Dalam kitab al-Mawahib al-Ladunniyyah disebutkan:
“Sesungguhnya
apa yang dilakukan oleh Sayyidina Ustman RA. itu merupakan IJMAK SUKUTI
(kesepakatan tidak langsung) karena para sahabat yang lain tidak
menentang kebijakan tersebut. (al-Mawahib al Laduniyah, juz II : 249)
Dengan
mengikuti Utsman pada masalah Adzan dua kali bukan berati bahwa hal itu
telah mengubah sunnah Rasulullah SAW, kenapa bukan? karena mengikuti
Utsman bin Affan RA itu juga sunnah Rasulullah SAW. Sebagaimana
Rasulullah bersabda:
فعليكم بسنتي وسنة خلفآء الراشدين من بعدي
“Maka hendaklah kamu berpegang teguh kepada sunnahku dan sunnah al-Khulafa al-Rasyidin sesudah aku”. (Musnad Ahmad bin Hanbal)
Adzan
kedua yang dilakukan sejak zaman Utsman bin Affan RA itu, sama sekali
tidak ditentang oleh sahabat atau sebagian dari para sahabat di kala
itu. Walaupun Sayyidina ‘Ali bin Abi Thalib tidak melakukannya di masjid
Kuffah, namun Belaiu tidak mengingkarinya pada saat Sayyidina Utsman
melakukannya. Jadi menurut istilah ushul fiqh, adzan Jumat dua kali
sudah menjadi IJMAK SUKUTI. Sehingga perbuatan itu memiliki landasan
yang kuat dari salah satu sumber hukum Islam, yakni ijmak para sahabat.
Fakta
dunia Islam hari ini ada yang melakukan adzan satu kali ada yang dua
kali. Maka yang manakah yang benar? dan yang manakah yang salah?

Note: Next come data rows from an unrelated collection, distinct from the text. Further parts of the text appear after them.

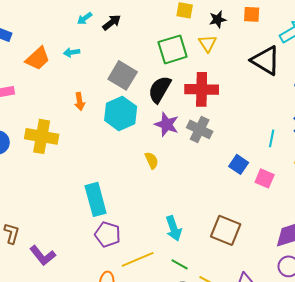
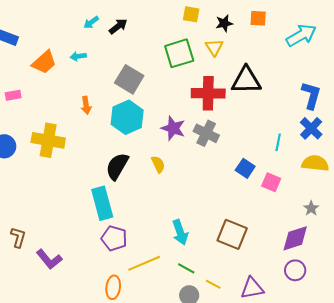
black triangle: (266, 60) -> (246, 80), moved, turned -32
black semicircle: (160, 89) -> (117, 166), moved

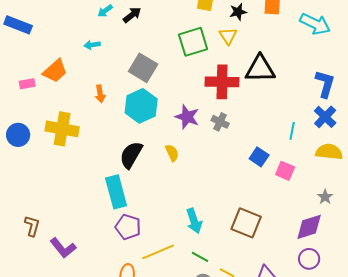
cyan arrow: (301, 35) -> (315, 24), turned 56
orange trapezoid: (44, 62) -> (55, 71), moved
gray cross: (206, 133) -> (220, 122), size x0.7

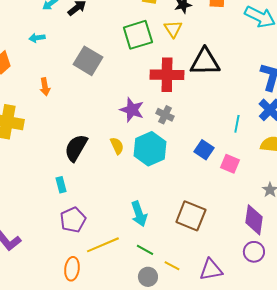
cyan hexagon: (141, 106) -> (150, 149), moved
cyan rectangle: (116, 192) -> (61, 185), size x0.5
purple pentagon: (128, 227) -> (73, 220), turned 30
purple diamond: (309, 227) -> (254, 220), turned -64

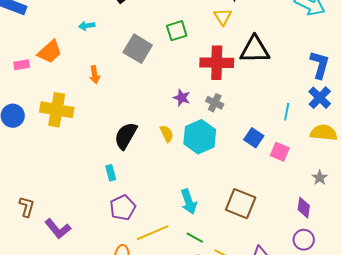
green square: (138, 35) -> (177, 31), moved, size x0.7
purple star: (132, 110) -> (182, 98), size x0.7
purple diamond: (254, 220) -> (304, 208), size x0.7

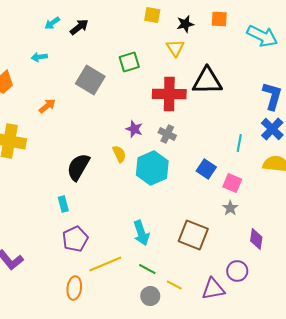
orange arrow: (95, 75) -> (47, 106), turned -120
yellow semicircle: (167, 134) -> (119, 154), moved
gray star: (320, 178) -> (230, 208), moved
purple circle: (304, 240) -> (237, 271), moved

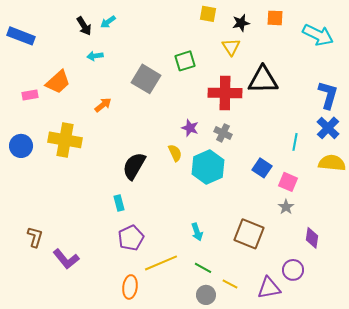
black arrow: (79, 27) -> (84, 26), moved, turned 96
cyan arrow: (141, 233) -> (197, 232), size x0.7

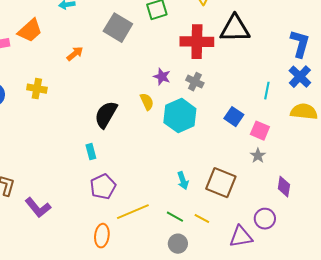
yellow cross: (65, 140) -> (37, 89), size x0.6
cyan arrow: (197, 232) -> (183, 181), moved
yellow line: (230, 284) -> (202, 219), moved

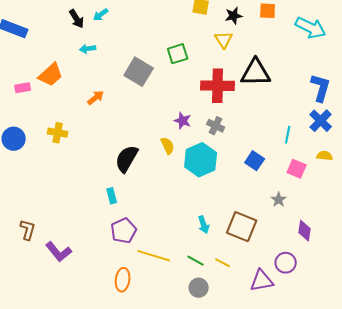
yellow semicircle: (304, 112) -> (325, 156), size x0.6
pink square: (260, 131) -> (297, 169), moved
yellow line: (133, 212) -> (154, 256), turned 40

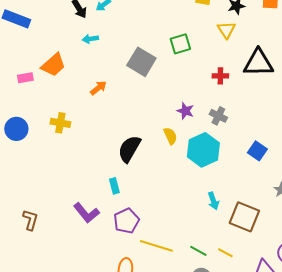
red cross: (218, 86) -> (220, 76), size x0.5
cyan arrow: (204, 225) -> (213, 201), moved
purple L-shape: (59, 252) -> (86, 213), moved

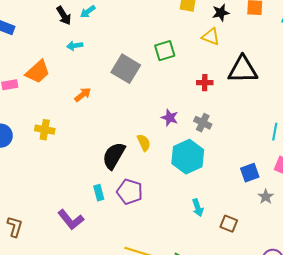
yellow triangle: (226, 30) -> (211, 37), turned -36
yellow semicircle: (170, 136) -> (144, 143), moved
blue square: (257, 151) -> (250, 173), moved, turned 36
brown square: (244, 217) -> (229, 224), size x0.6
purple pentagon: (126, 221) -> (130, 192), moved, turned -30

Jawabannya adalah : dua-duanya benar dan dua-duanya salah, dengan perincian sebagai berikut;
Jika
orang yang melakukan adzan Jumat satu kali karena cinta sunnah
Rasulullah dan tidak suka (benci) kepada apa yang dilakukan Utsman bin
Affan maka hal ini adalah perlakuan yang salah, perlakuan Syiah dan
Khawarij.
Jika
orang yang melakukan adzan Jumat satu kali karena ingin memilih dan
beramal dengan salah satu dari dua sumber hukum yang dicintainya maka
hal itu adalah perlakuan ahlussunnah wal jamaah. Maka baguslah dipilih
apa yang ada pada masa Rasulullah.
Jika
orang yang melakukan adzan Jumat dua kali karena menganggap lebih bagus
sunnah Utsman dari pada sunnah Rasulullah maka apa yang dilakukan itu
adalah suatu kesalahan besar.
Jika
orang yang melakukan adzan Jumat dua kali atas dasar cinta sunnah
Rasulullah dan sunnah Khalifah pengganti beliau dengan tidak menganggap
ada perseturuan antara Rasulullah dan sahabatnya maka itulah perlakuan
yang sangat tepat dan sangat bagus.
Kemudian,
ketahuilah bahwa perbedaan ini adalah perbedaan dalam masalah furu’
syari’ah yang mungkin akan terus menjadi perbedaan, tetapi yang
terpenting bahwa adzan Jumat satu kali atau dua kali demi melaksanakan
syariat Islam untuk mendapat ridha Allah SWT. Kalau masalah ini adalah
masalah furu’ syari’ah amaliyyah maka tidak perlu ada takfir, tidak
perlu ada istilah mengkafirkan, menerakakan dan lain-lain sebagainya.